It's a little complicated, but at a high level, think of each query component as representing an iterator. When you call TermQuery.next()
, the query's iterator advances to the next matching document (ignoring how the query actually knows the next matching document). The next query component is advanced with its next()
method, landing on its next matching document. If the first and the second iterators both landed on the same document, you've got a match. If they landed on different docs, you advance the "lagging" iterators up to the most recent document, then keep advancing/leapfrogging the iterators forward until they hit the same doc
This allows iterators to "jump" over large stretches of documents, because the sparsest iterator will cause the rest of the iterators to skip a bunch of documents (since they can't possibly be a match if the sparsest iterator skipped them already).
So that's how it works when you have two clauses that are both required.
Now imagine if both iterators are OR clauses. You can no longer "skip" over documents due to sparsity in one of the iterators. Instead, you have to collect every document from every iterator, from all the queries. So instead of doing less work, you now do a lot more work. It's still doing less work than a linear scan across all documents, but you pay the cost of having to visit many more documents since many of them match the nonrestrictive OR clauses.
2- "You could also try to do some boolean minimization to make sure the queries aren't looking for the same terms. Can you please explain more on this?" So after the query string gets analyze and breaks down to terms, elasticsearch doesn't eliminate the duplicate terms?
Nope. A search for"quick quick quick quick fox"
is different from "quick fox"
, since the duplicated terms will preferentially boost documents that mention "quick" often. Term frequency is an important component of scoring.
What I meant is more related to auto-generated queries. It's not uncommon to see applications spit out autogenerated queries that look like:
((foo AND bar) AND (foo AND baz)) OR (foo AND bar AND baz)
Because each of those components come from a different part of the application.
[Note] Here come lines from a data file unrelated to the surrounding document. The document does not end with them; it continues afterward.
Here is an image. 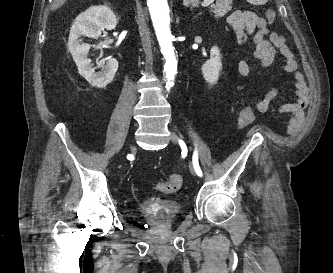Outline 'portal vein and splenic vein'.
I'll use <instances>...</instances> for the list:
<instances>
[{"mask_svg": "<svg viewBox=\"0 0 333 273\" xmlns=\"http://www.w3.org/2000/svg\"><path fill=\"white\" fill-rule=\"evenodd\" d=\"M213 2H214V0H204L201 5L203 7H206V6L210 5Z\"/></svg>", "mask_w": 333, "mask_h": 273, "instance_id": "portal-vein-and-splenic-vein-1", "label": "portal vein and splenic vein"}]
</instances>
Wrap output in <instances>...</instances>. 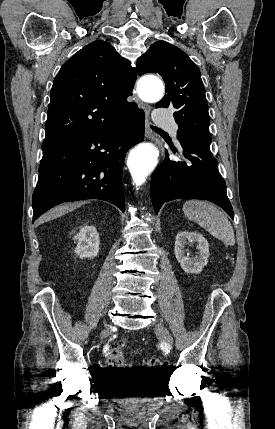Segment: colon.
<instances>
[{"label":"colon","instance_id":"obj_1","mask_svg":"<svg viewBox=\"0 0 275 429\" xmlns=\"http://www.w3.org/2000/svg\"><path fill=\"white\" fill-rule=\"evenodd\" d=\"M125 344L123 342L116 343L112 346L108 354V365L123 373L126 371L125 364ZM145 366L149 369L159 370L163 367V362L160 358L149 357L145 360Z\"/></svg>","mask_w":275,"mask_h":429}]
</instances>
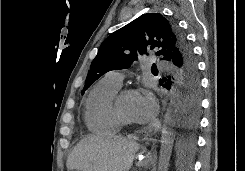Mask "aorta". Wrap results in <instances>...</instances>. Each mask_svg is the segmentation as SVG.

But really, it can be simplified to:
foo AND bar AND baz
Particularly when used in a filtering, non-scoring situation. It may not apply to your situation since your'e using query_string (although you should see if some of your queries are better suited as filters)
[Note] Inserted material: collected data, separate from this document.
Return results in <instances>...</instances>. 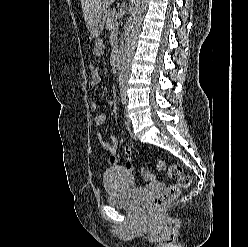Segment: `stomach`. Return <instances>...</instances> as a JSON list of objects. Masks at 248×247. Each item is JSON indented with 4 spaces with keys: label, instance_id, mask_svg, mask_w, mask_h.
<instances>
[{
    "label": "stomach",
    "instance_id": "stomach-1",
    "mask_svg": "<svg viewBox=\"0 0 248 247\" xmlns=\"http://www.w3.org/2000/svg\"><path fill=\"white\" fill-rule=\"evenodd\" d=\"M105 13L106 12L95 18L92 24L89 26V33L92 37H98L102 33L105 23Z\"/></svg>",
    "mask_w": 248,
    "mask_h": 247
}]
</instances>
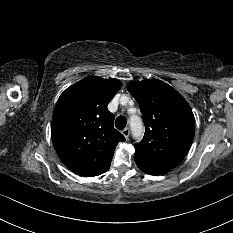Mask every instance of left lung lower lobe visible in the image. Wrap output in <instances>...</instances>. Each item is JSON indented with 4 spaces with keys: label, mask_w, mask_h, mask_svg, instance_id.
Here are the masks:
<instances>
[{
    "label": "left lung lower lobe",
    "mask_w": 233,
    "mask_h": 233,
    "mask_svg": "<svg viewBox=\"0 0 233 233\" xmlns=\"http://www.w3.org/2000/svg\"><path fill=\"white\" fill-rule=\"evenodd\" d=\"M134 160L139 167L140 170L143 172L150 174V175H161L169 172L172 168L161 165L154 161L145 159L138 154H134Z\"/></svg>",
    "instance_id": "0a47b994"
}]
</instances>
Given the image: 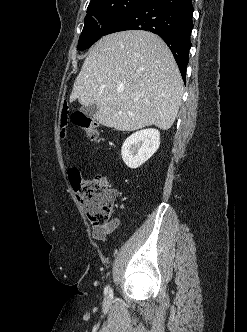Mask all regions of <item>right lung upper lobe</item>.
I'll list each match as a JSON object with an SVG mask.
<instances>
[{
    "instance_id": "right-lung-upper-lobe-1",
    "label": "right lung upper lobe",
    "mask_w": 247,
    "mask_h": 332,
    "mask_svg": "<svg viewBox=\"0 0 247 332\" xmlns=\"http://www.w3.org/2000/svg\"><path fill=\"white\" fill-rule=\"evenodd\" d=\"M96 1H99V0H91V1H90V4H92V3L96 2ZM90 4H89V5H90Z\"/></svg>"
}]
</instances>
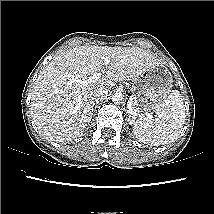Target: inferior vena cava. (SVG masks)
<instances>
[{
	"label": "inferior vena cava",
	"instance_id": "602c4592",
	"mask_svg": "<svg viewBox=\"0 0 214 214\" xmlns=\"http://www.w3.org/2000/svg\"><path fill=\"white\" fill-rule=\"evenodd\" d=\"M107 94H108L107 89H103V88L97 89L91 94L90 101L92 103H98V102L104 100L105 97L107 96Z\"/></svg>",
	"mask_w": 214,
	"mask_h": 214
}]
</instances>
Should we increase the number of shards per node? After I read some article I found out that the more shards on the same node (machine) can increase the overhead. What is your recommendation?
Yeah, one shard-per-machine is the "ideal" situation. So you'd want to add more nodes and more primary shards. E.g. bump the cluster to 5 data nodes and then reindex everything into a 5 primary shard index. I don't know if (or how much) that'd help, but that's the theory anyway since there are more nodes/primary shards to process in parallel
4- Is it a good idea to break down the query to smaller portions (let's say 4) and make a query in 4 diff threads and then combine the result? I am guessing the elasticsearch might do that internally.
This is tricky, since four separate searches will have four separate sets of scores. Scoring is done in a per-query context, so you can't really compare/combine results from different queries. But if this is simple filtering where you just need the "final set of matching docs", this approach could work. And it would be faster... a search uses one thread-per-node to prevent thread explosions (e.g. think multiple concurrent search requests, with hundreds of shards per node). So doing an msearch
might give better latency
Related, you might check and see what your nodes are doing during a request. Check the Node Stats API to see if any resource is bottlenecked, perhaps look at the Hot Threads API to see if any of the active threads look suspicious.
The total number of documents are 366136 and each shard has about 450 MB of data.
Your index is rather small (300k is tiny for three nodes), so there's probably a lot of room for improvement. Could you potentially paste up a full query somewhere?